───── GIVEN INFORMATION ─────

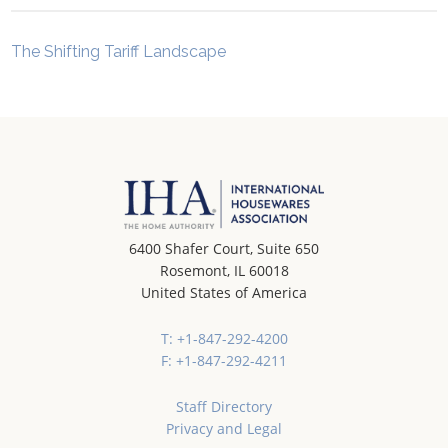
The Shifting Tariff Landscape
6400 Shafer Court, Suite 650
Rosemont, IL 60018
United States of America
T: +1-847-292-4200
F: +1-847-292-4211
Staff Directory
Privacy and Legal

─────

# [WHAT THE EXERCISE ASKS]
Everything in the material must be duplicated exactly, except the pictures.

# [REPLY TO THE EXERCISE]
The Shifting Tariff Landscape
6400 Shafer Court, Suite 650
Rosemont, IL 60018
United States of America
T: +1-847-292-4200
F: +1-847-292-4211
Staff Directory
Privacy and Legal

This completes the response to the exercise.